The first prototype boards will arrive at the end of july and they will have the following components on board:

  • Freescale i.MX6 Quadcore CPU (512MB NAND Flash, 4x1GHz) edit: changed to Solo (1x1GHz)
  • ZWave Option
  • USB Host
  • USB otg
  • HDMI
  • 7” Display + PCAP Touch

Till now i have designed many boards, but when thinking about the mentioned points this will really not be a simply PCB anymore. Therefore the developer team decided to take advantage from phytec developers, which are more confident with such complex designs, and develop the boards together with them.

So it’s clear, that this is a bit different to the original  Distributed Microcontroller Systems thoughts, but with additional Extensions it will become the more similar to the original idea. If i’m able to post more informations in detail or some pictures i will add it here immediately.

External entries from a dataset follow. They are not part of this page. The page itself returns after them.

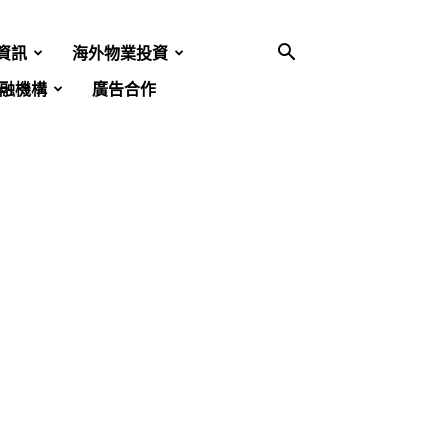
資訊
海外物業投資
融機構
廣告合作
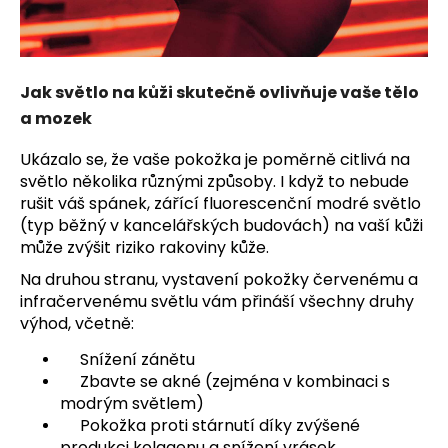
Jak světlo na kůži skutečně ovlivňuje vaše tělo
a mozek
Ukázalo se, že vaše pokožka je poměrně citlivá na
světlo několika různými způsoby. I když to nebude
rušit váš spánek, zářící fluorescenční modré světlo
(typ běžný v kancelářských budovách) na vaší kůži
může zvýšit riziko rakoviny kůže.
Na druhou stranu, vystavení pokožky červenému a
infračervenému světlu vám přináší všechny druhy
výhod, včetně:
Snížení zánětu
Zbavte se akné (zejména v kombinaci s
modrým světlem)
Pokožka proti stárnutí díky zvýšené
produkci kolagenu a snížení vrásek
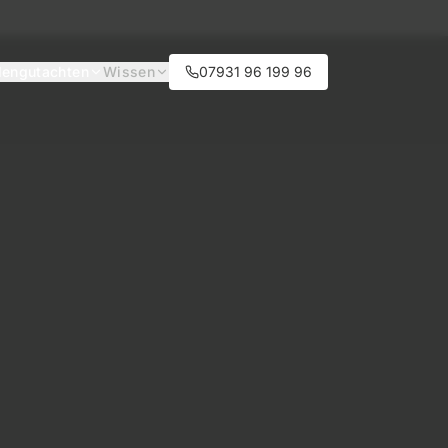
engutachten
Wissen
07931 96 199 96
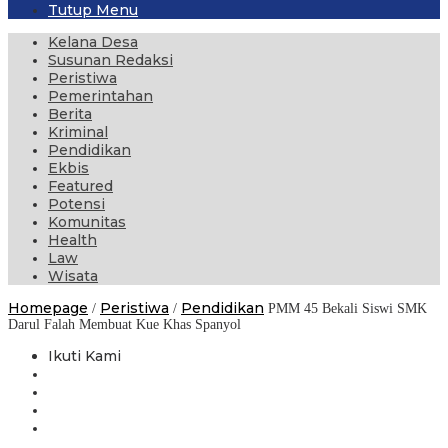
Tutup Menu
Kelana Desa
Susunan Redaksi
Peristiwa
Pemerintahan
Berita
Kriminal
Pendidikan
Ekbis
Featured
Potensi
Komunitas
Health
Law
Wisata
Homepage
Peristiwa
Pendidikan
/
/
PMM 45 Bekali Siswi SMK
Darul Falah Membuat Kue Khas Spanyol
Ikuti Kami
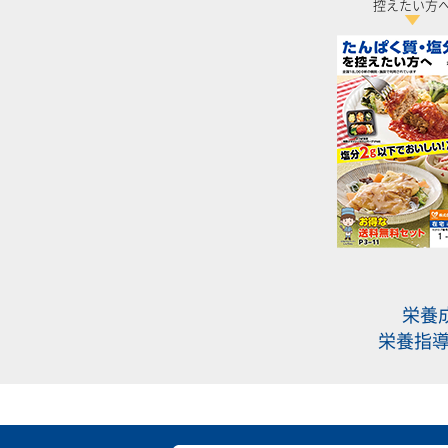
控えたい方
栄養
栄養指導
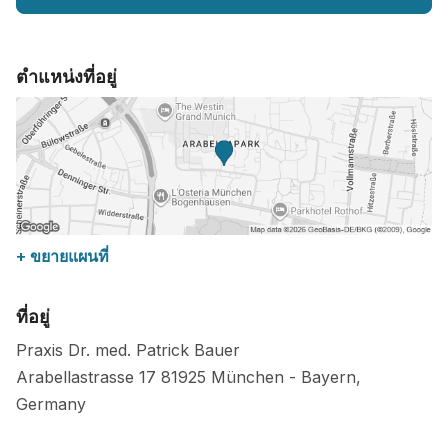
ตำแหน่งที่อยู่
+ ขยายแผนที่
ที่อยู่
Praxis Dr. med. Patrick Bauer
Arabellastrasse 17
81925
München
-
Bayern
,
Germany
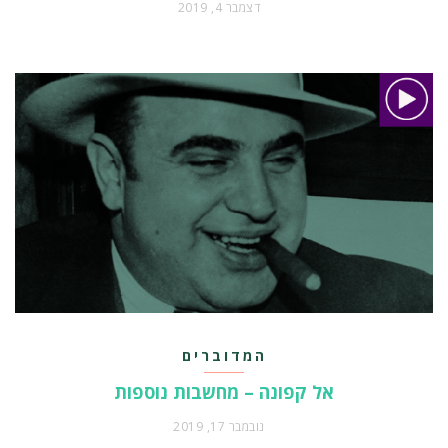
דצמבר 4, 2019
המדוברים
אל קפונה – מחשבות נוספות
נובמבר 17, 2019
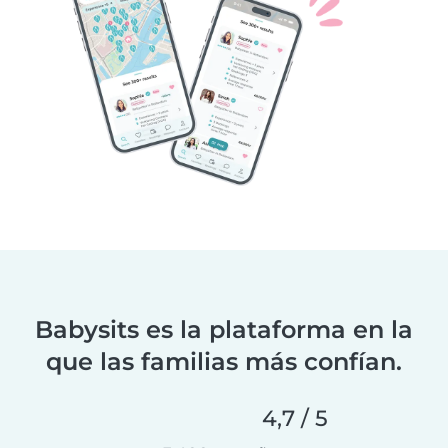
Babysits es la plataforma en la
que las familias más confían.
4,7 / 5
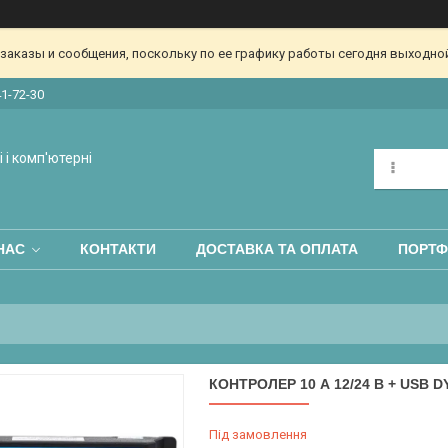
аказы и сообщения, поскольку по ее графику работы сегодня выходной
41-72-30
 і комп'ютерні
НАС
КОНТАКТИ
ДОСТАВКА ТА ОПЛАТА
ПОРТФ
КОНТРОЛЕР 10 А 12/24 В + USB D
Під замовлення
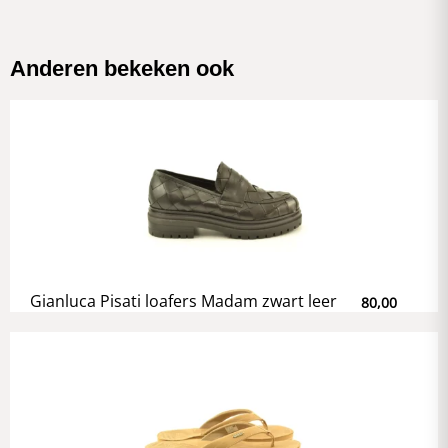
Anderen bekeken ook
Gianluca Pisati loafers Madam zwart leer
80,00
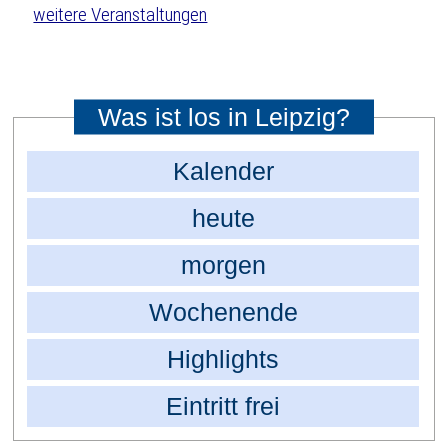
weitere Veranstaltungen
Was ist los in Leipzig?
Kalender
heute
morgen
Wochenende
Highlights
Eintritt frei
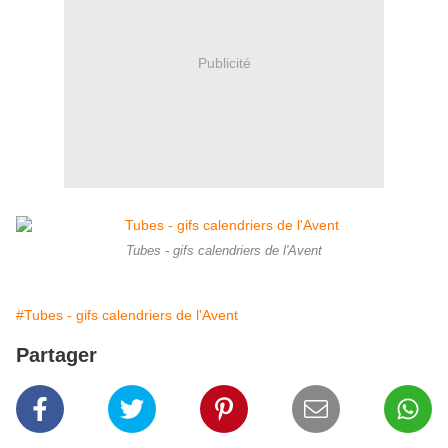
Publicité
Tubes - gifs calendriers de l'Avent
#Tubes - gifs calendriers de l'Avent
Partager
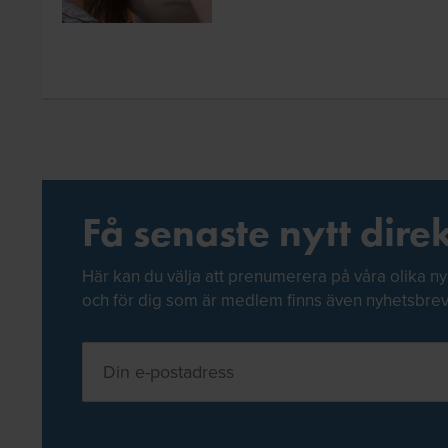
Få senaste nytt direk
Här kan du välja att prenumerera på våra olika ny
och för dig som är medlem finns även nyhetsbre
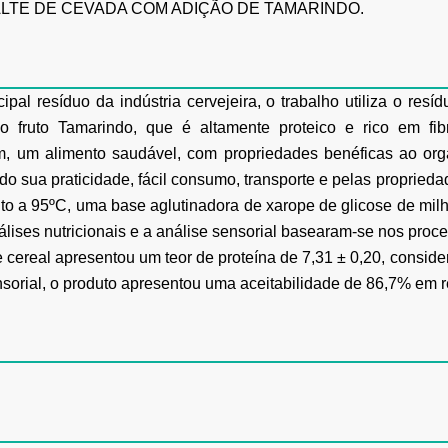
LTE
DE
CEVADA COM ADIÇÃO DE TAMARINDO.
ipal resíduo da indústria cervejeira, o trabalho utiliza o res
o fruto Tamarindo, que é altamente proteico e rico em fi
, um alimento saudável, com propriedades benéficas ao org
o sua praticidade, fácil consumo, transporte e pelas propriedad
to a 95ºC,
uma base aglutinadora de xarope de glicose de milh
álises nutricionais e a análise sensorial basearam-se nos proce
de cereal apresentou um teor de proteína de 7,31 ± 0,20, consid
sorial,
o
produto
apresentou
uma
aceitabilidade de 86,7% em r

PCB Component Categorization

As i mentioned we decided to detect 0603 and 0805 case style Elements, and classify detected elements as Resistors or Capacitors. This was pretty hard, because you have to imagine, that if you are only looking onto a black and white image, some 0603 resistors can not be differenced from pads of unequipped parts. After hours of hard work the results can be shown:


For that shown whole PCB we got very good results:

correct positives: 109 (out of 123)
false positives:      18
false negatives:    14
positive detection rate: 88,62%
precision:                             85,83%

Here a short comparison of the classification preformance to other Boards, where the results are not as good, but its still very impressive how good that works:


Microcontrollers choosen!

We decided to use some Microchip Controllers, because of the excellent Sample Service and the fact, that the Controllers are really cheap and available at the distributors like Farnell or RS-components. So for our Application we will take a closer look on following types:

  • PIC24F32KA304 for extreme low Power Applications (Deep Sleep down to 20nA)
  • PIC18F97J60 for Ethernet Applications (Integrated MAC 10Base-T)
  • MRF89XA as RF Transmitter
There is also a low cost RF Transmitter Module with PCB Antenna provided by Microchip, so we will take this Module for first tests.
For outdoor standalone Operation i was considering that this very cheap (3.29€) Solar Module with 4V and 35mA provides enough Power to operate the RF Transmitter Module. Everythings fine up to here so lets give it a try. The new IDE called MPLabX provided by Microchip is based on Netbeans IDE so I’m really taut if the free Microchip IDE + free Compilers can satisfy me.